Located in the Tern Lake region northwest of Yellowstone Lake, the thermal area started forming in the late 1990s or early 2000s, with a notable number of trees being killed by thermal processes between 2006 and 2017. A quick Google Earth search of the coordinates (44.6635° N, 110.279° W) shows a barren, ashy landscape void of vegetation and scattered with fallen dead timber.
Yes, we have to say it. The emergence of new thermal features is not in any way indicative of an imminent doom spurred by the park’s supervolcano.
“This is exactly the sort of behavior we expect from Yellowstone's dynamic hydrothermal activity, and it highlights that changes are always taking place, sometimes in remote and generally inaccessible areas of the park,” wrote scientists in a blog post.
The region that makes up Yellowstone National Park is dynamic, serving as an excellent guinea pig for understanding how Earth’s processes work in real-time. To track these changes, scientists use satellite-based thermal infrared remote sensing in order to map the locations of thermal areas and how they change over time.
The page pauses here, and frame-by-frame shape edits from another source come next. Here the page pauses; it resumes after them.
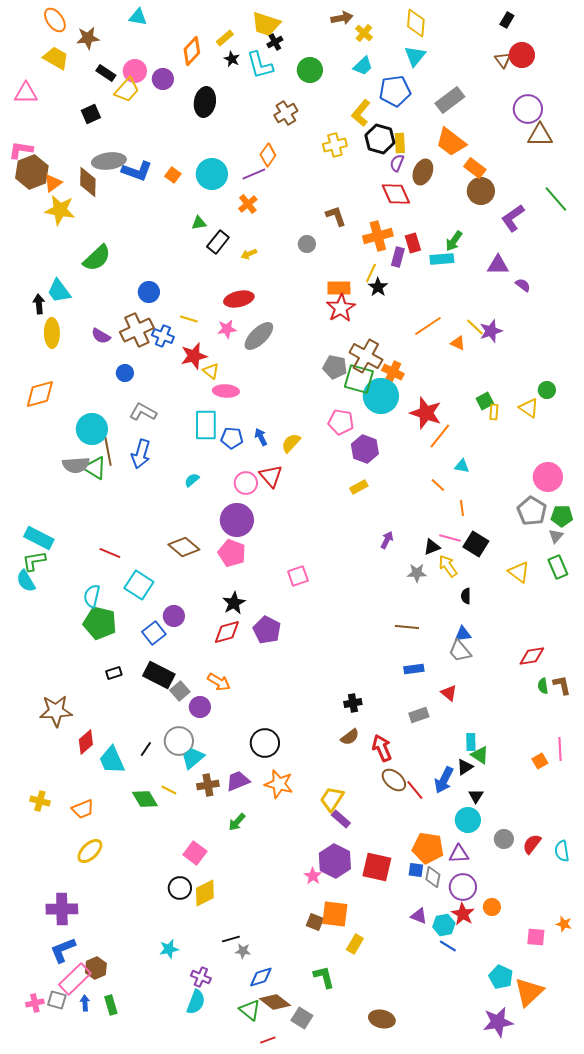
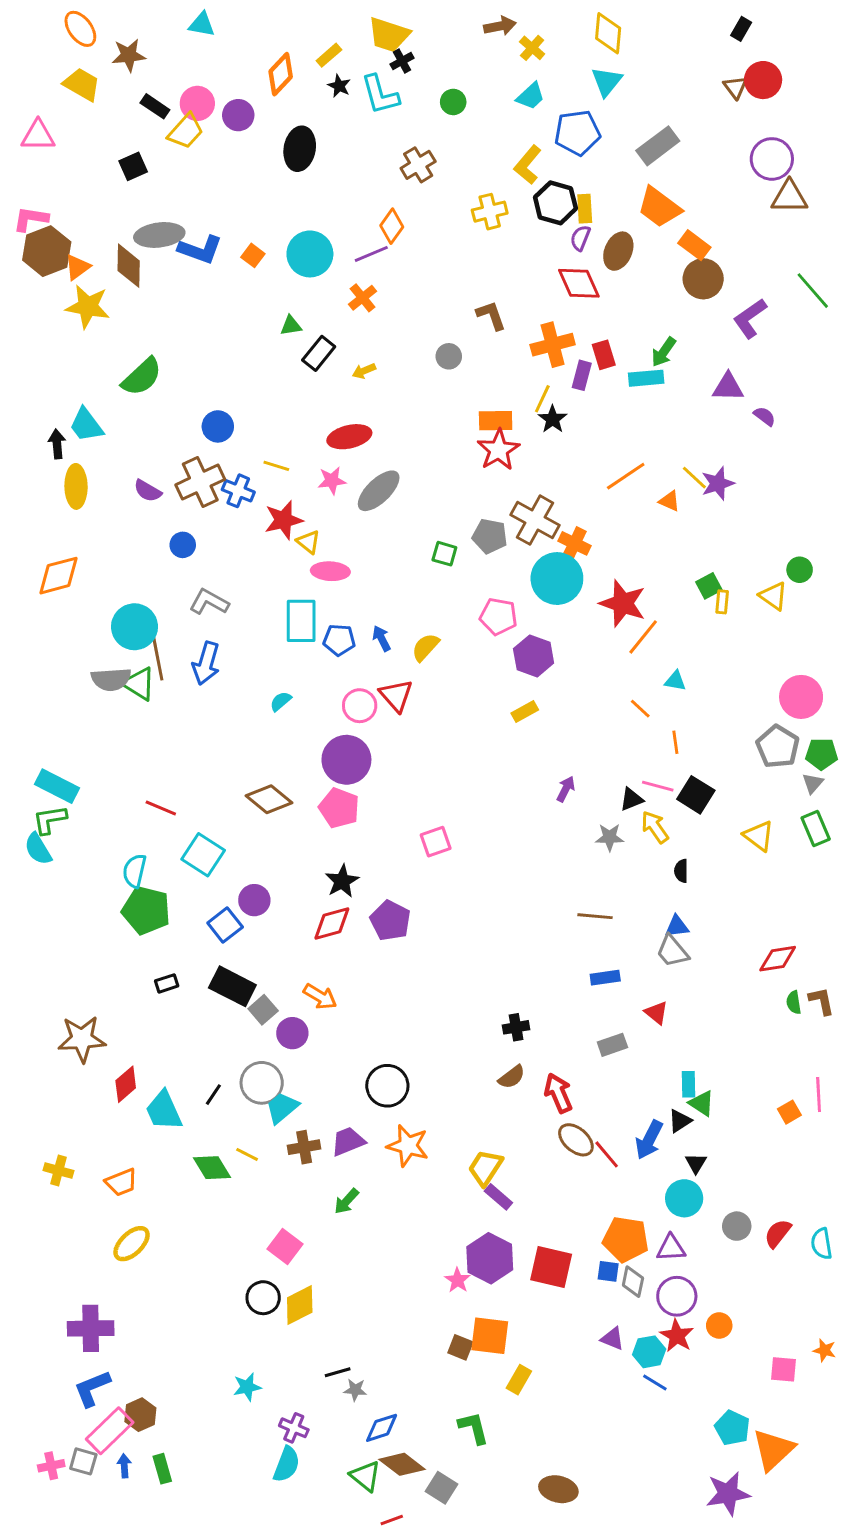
green circle: (310, 70) -> (453, 102), size x0.7
green square: (359, 379) -> (444, 554), moved, size x0.6

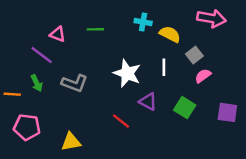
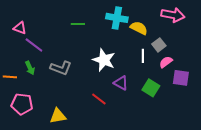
cyan cross: (143, 22) -> (117, 18), size x1.5
pink triangle: (57, 34) -> (20, 28), moved
white line: (164, 67) -> (143, 56), moved
purple square: (227, 112) -> (181, 78), moved

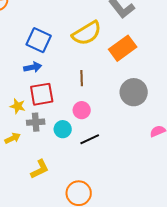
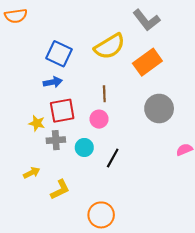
pink circle: (82, 110) -> (99, 119), moved
yellow arrow: (13, 138) -> (32, 173), moved
black line: (90, 139) -> (113, 158), turned -36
In this case, Landsat-8 thermal infrared images were acquired at night to reveal the contrast between thermal areas and unheated ground. April 2017 readings picked up on an unexpected warm area between West Tern Lake and the previously mapped Tern Lake area that didn’t match any previously mapped thermal features. So, scientists took to the archives.
To spot the new thermal area, geologists dug through and compared decades of historical aerial imagery. They first spotted a large area of dead trees and bright soil in 2017 when analyzing high-resolution aerial imagery conducted by the National Agricultural Imagery Program (NAIP). They dug through the archives and found that NAIP imagery from 2006 showed a smaller portion of the area barren of vegetation, as well as the beginnings of a tree kill zone with many reddish-brown dying trees among healthy ones. Jump back more than a decade and 1994 air photos clearly show the area was once filled with healthy trees and had no hint of a thermal area.
A thermal area is a contiguous geological unit containing one or more thermal features, like fumaroles, hot springs, or geysers surrounded by ground that has been altered by hydrothermal processes. In Yellowstone National Park, there are more than 10,000 thermal features, most of which are clustered in about 120 distinct areas. Tern Lake is one of these areas, but don’t book your ticket just yet. The area is deep in Yellowstone’s backcountry and sees very few visitors.